EXERCISE INPUTS:
####

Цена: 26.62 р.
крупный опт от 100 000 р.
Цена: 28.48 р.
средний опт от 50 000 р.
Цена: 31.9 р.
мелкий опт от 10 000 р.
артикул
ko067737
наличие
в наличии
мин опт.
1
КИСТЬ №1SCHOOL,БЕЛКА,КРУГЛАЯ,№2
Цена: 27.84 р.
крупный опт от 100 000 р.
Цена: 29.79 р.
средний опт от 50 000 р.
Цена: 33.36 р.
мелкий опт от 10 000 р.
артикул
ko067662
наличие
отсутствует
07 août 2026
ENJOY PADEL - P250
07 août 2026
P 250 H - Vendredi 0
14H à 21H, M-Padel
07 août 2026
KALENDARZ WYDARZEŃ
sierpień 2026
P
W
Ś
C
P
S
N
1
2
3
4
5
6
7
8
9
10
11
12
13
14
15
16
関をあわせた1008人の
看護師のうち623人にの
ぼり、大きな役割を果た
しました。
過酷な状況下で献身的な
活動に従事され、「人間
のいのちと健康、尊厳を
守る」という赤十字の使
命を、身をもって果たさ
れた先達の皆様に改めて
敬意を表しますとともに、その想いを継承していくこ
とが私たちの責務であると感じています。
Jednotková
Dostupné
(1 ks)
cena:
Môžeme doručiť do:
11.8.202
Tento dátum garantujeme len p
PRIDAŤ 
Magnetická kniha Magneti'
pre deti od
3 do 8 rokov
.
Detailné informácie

####

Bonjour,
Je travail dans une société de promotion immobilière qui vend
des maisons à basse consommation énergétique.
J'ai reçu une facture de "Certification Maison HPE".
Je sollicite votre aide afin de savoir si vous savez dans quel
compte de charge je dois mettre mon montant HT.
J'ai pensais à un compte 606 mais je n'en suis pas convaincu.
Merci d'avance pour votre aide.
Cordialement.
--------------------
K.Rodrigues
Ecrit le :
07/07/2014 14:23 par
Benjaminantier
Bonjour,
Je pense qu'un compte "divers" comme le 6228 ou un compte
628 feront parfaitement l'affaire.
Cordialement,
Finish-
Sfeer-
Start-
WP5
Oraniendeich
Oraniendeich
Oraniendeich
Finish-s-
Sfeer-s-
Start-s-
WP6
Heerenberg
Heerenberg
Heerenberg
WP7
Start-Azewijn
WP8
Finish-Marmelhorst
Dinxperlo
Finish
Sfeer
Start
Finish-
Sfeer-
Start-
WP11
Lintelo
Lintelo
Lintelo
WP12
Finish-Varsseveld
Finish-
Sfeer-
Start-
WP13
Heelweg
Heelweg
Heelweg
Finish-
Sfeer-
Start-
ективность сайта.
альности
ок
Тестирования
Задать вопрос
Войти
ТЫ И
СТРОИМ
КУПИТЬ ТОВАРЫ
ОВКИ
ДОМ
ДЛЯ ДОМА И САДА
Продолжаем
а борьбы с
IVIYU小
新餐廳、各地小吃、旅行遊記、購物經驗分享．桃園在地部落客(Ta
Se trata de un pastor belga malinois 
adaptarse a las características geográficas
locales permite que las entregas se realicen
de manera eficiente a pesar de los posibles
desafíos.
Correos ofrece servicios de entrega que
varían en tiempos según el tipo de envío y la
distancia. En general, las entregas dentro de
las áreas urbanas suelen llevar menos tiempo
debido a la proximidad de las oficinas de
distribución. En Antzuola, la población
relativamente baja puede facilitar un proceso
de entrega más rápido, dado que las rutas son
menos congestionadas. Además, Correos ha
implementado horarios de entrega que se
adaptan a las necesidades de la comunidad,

####

Find "de entrega más rápido, dado que las rutas son" in the entries above and copy that whole line exactly, then each line after it through the line that contains "adaptan a las".

EXERCISE SOLUTION:
de entrega más rápido, dado que las rutas son
menos congestionadas. Además, Correos ha
implementado horarios de entrega que se
adaptan a las necesidades de la comunidad,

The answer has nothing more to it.